Four Days of Anime – Hobart and William Smith Colleges \
The HWS Update

Four Days of Anime

Fisher Center Hosts Special Animation and Gender Events

As a part of its 2008-2009 Fisher Center Series on Animation and Gender, the lecture series will host a special four-day event centered on Japanese Anime and its impact on Western culture and the world as a whole.

The event will begin with a screening of the ground-breaking Anime film, “Grave of the Fireflies” (or ” Hotaru no haka“) at 6:30 p.m. on Monday, March 2 in the Sanford Room. This seminal 1988 film, which stands in the pantheon of founding Anime, is Isao Takahata’s masterpiece based on the novel by Akiyuki Nosaka. The film tells the story of Setsuko and Seita, who are a brother and sister who struggle to survive in wartime Japan. Their lives are battered by deaths in the family, air raids, starvation and finding solace as well as entertainment only in the light of the fireflies.

Following up on Takahata’s “Grave of the Fireflies,” the Fisher Center will present a special screening and panel presentation on screenwriter Anthony Weintraub’s “Tekkonkinkreet” at 6:30 p.m. on Tuesday, March 3 in the Sanford Room. “Tekkonkinkreet” is an innovative Anime adventure directed by Michael Arias, drawn by Taiyo Matsumoto  and written by Weintraub to tell the story of Black and White, two heroes who move about Treasure Town as if they owned its very streets. But when an old world Yakuza force moves in on their town, these two enemies will have to become allies. After the film’s screening, a panel presentation will feature Weintraub himself as well as Japanese Anime and culture expert Roland Kelts.

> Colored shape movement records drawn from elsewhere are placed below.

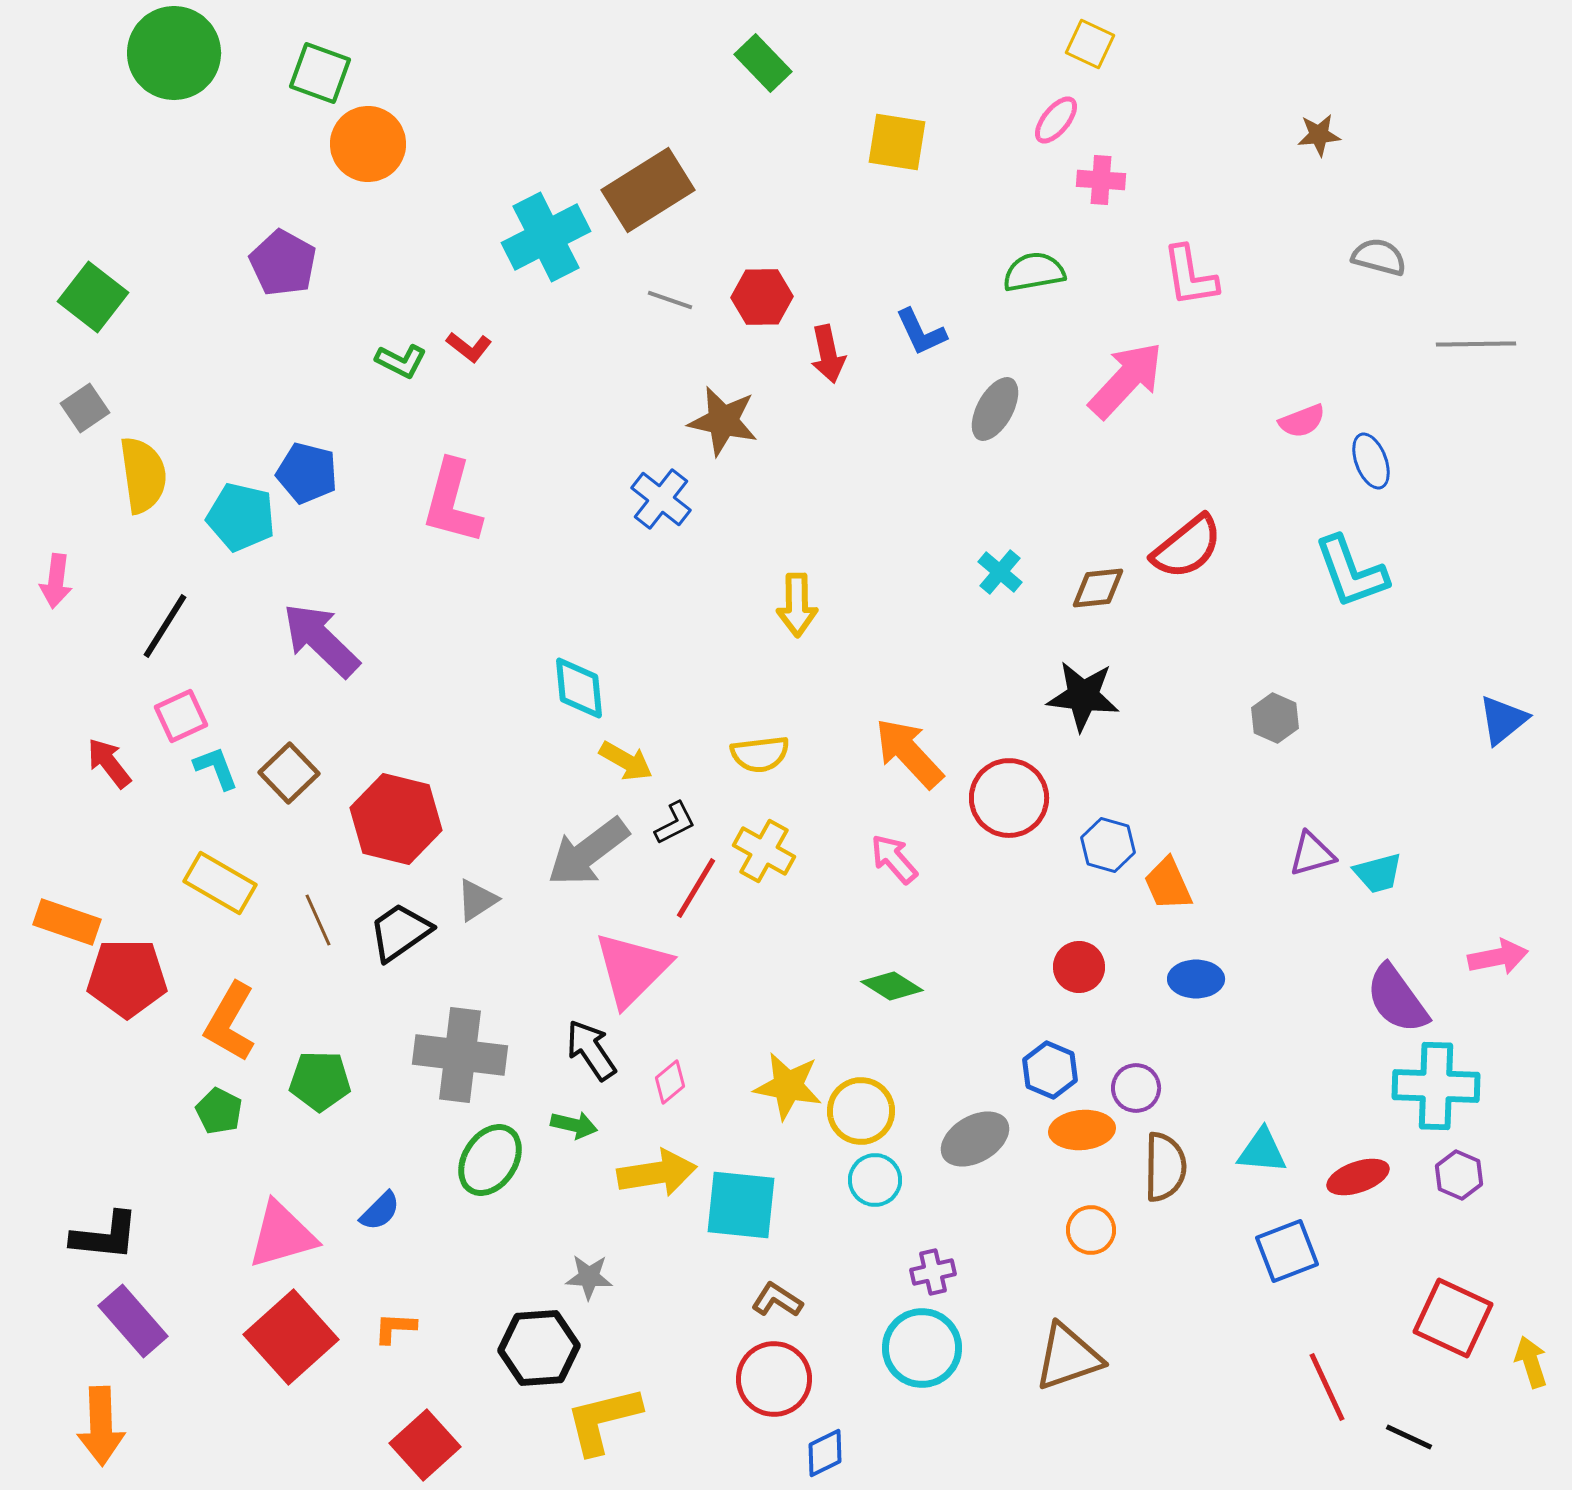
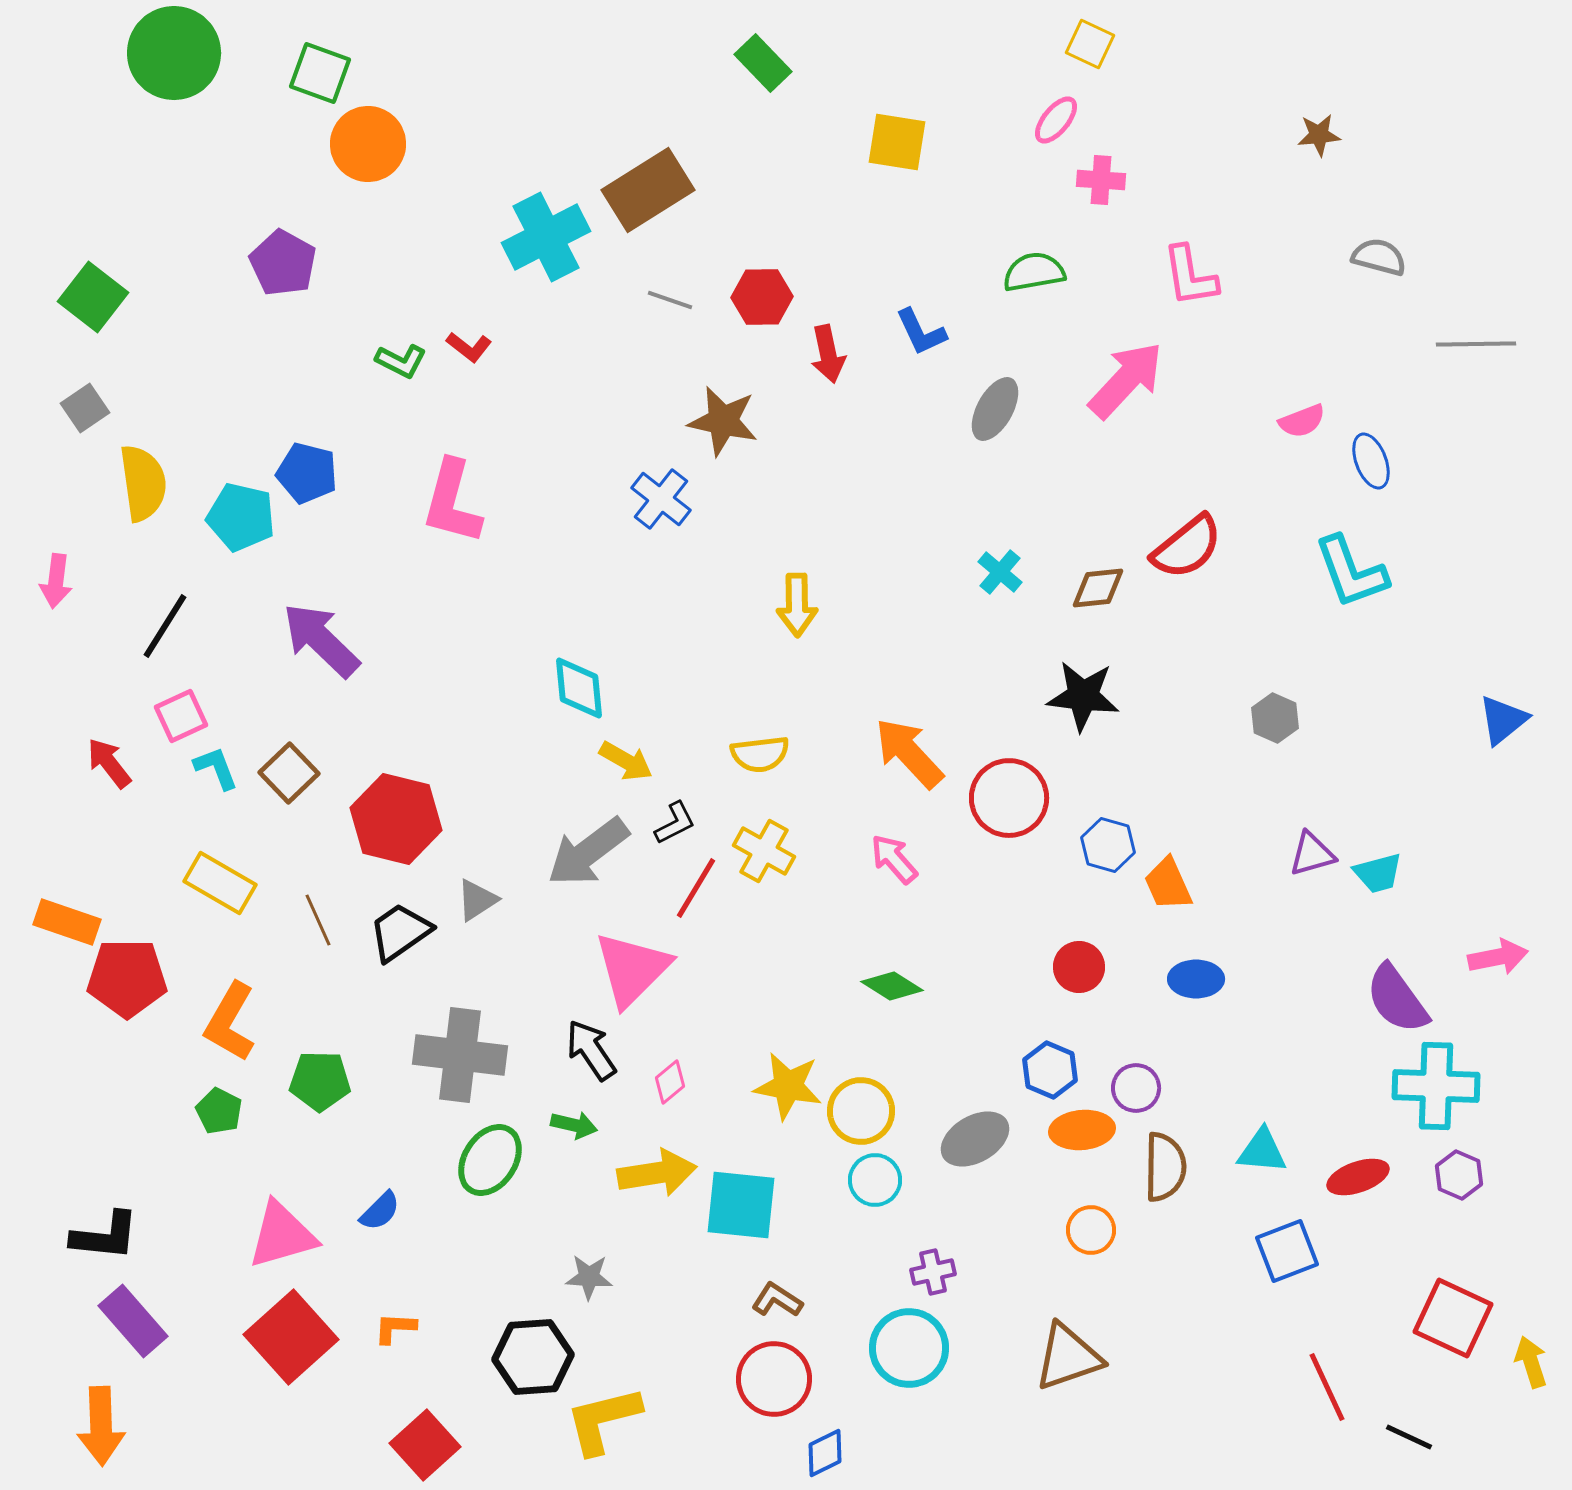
yellow semicircle at (143, 475): moved 8 px down
black hexagon at (539, 1348): moved 6 px left, 9 px down
cyan circle at (922, 1348): moved 13 px left
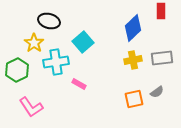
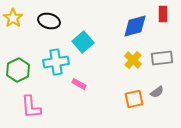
red rectangle: moved 2 px right, 3 px down
blue diamond: moved 2 px right, 2 px up; rotated 28 degrees clockwise
yellow star: moved 21 px left, 25 px up
yellow cross: rotated 36 degrees counterclockwise
green hexagon: moved 1 px right
pink L-shape: rotated 30 degrees clockwise
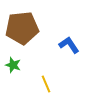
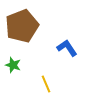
brown pentagon: moved 2 px up; rotated 16 degrees counterclockwise
blue L-shape: moved 2 px left, 3 px down
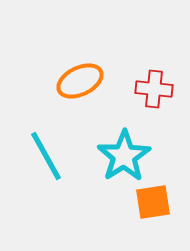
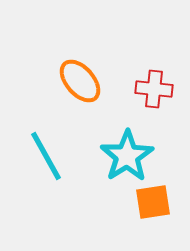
orange ellipse: rotated 75 degrees clockwise
cyan star: moved 3 px right
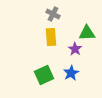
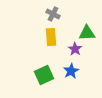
blue star: moved 2 px up
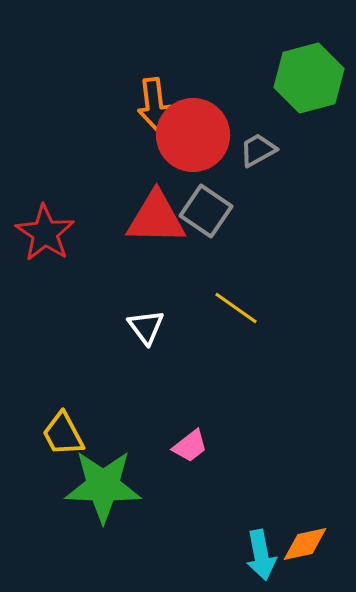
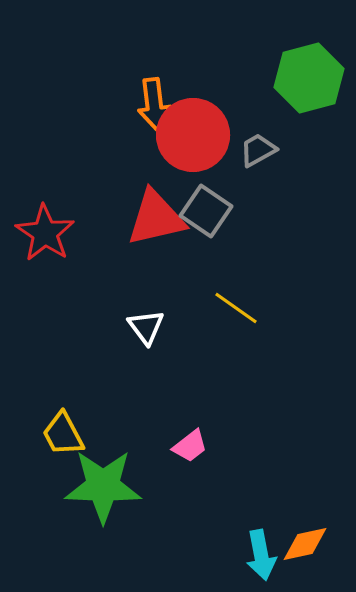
red triangle: rotated 14 degrees counterclockwise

The following day, at 7:30 p.m. on Wednesday, March 4 in the Geneva Room, Kelts will offer a Fisher Center Lecture, titled “Pop Culture in a Multipolar Japan.” During his lecture, he will examine pivotal questions related to Japan, such as: Is there something more to the U.S.’s fascination with Japanese Anime and Manga? How are Animé films and Manga comics cultural channeling zones, opened by the horrors of war and disaster and animated by the desire to assemble a world of new looks, feelings and identities?

Professor at the University of Tokyo, Sophia University and the University of the Sacred Heart Tokyo, Kelts addresses the movement of Japanese culture into the West as sign and symptom of broader reanimations. With uncertainty now the norm, style, he argues, is trumping identity, explaining, in part, the success of Japanese pop and fashion, design and cuisine in the West. As Western mindsets encounter a rapid decline in longstanding binaries – good/evil, woman/man, black/white – Japan’s cultural narratives evolve in borderless, unstable worlds where characters transform, morality is multifaceted, and endings inconclusive. Animation allows an aesthetic freedom wherein these transformations and gender ambiguity may be given fuller play than in live action films. Nothing appears fixed. No surprise, perhaps, argues Kelts, coming from the only people to have suffered the immediate transformations of two atomic bombs and the instant denigration of their supreme polar father: the Japanese Emperor.

Author of “Japanamerica: How Japanese Pop Culture has Invaded the U.S., Kelts is also a contributing writer and editor for A Public Space and Adbusters magazines, and a columnist for The Daily Yomiuri. His articles have appeared in The Village Voice, Newsday, Cosmopolitan, Vogue and The Japan Times. He is the editor in chief of Animé Masterpieces, an Anime lecture and screening series.

As the fourth and final day of Anime-, animation- and gender-filled events, Kelts will continue his lecture’s topic with a morning roundtable discussion from 9 – 10 a.m. on Thursday, March 5 in the Fisher Center (Demarest 212).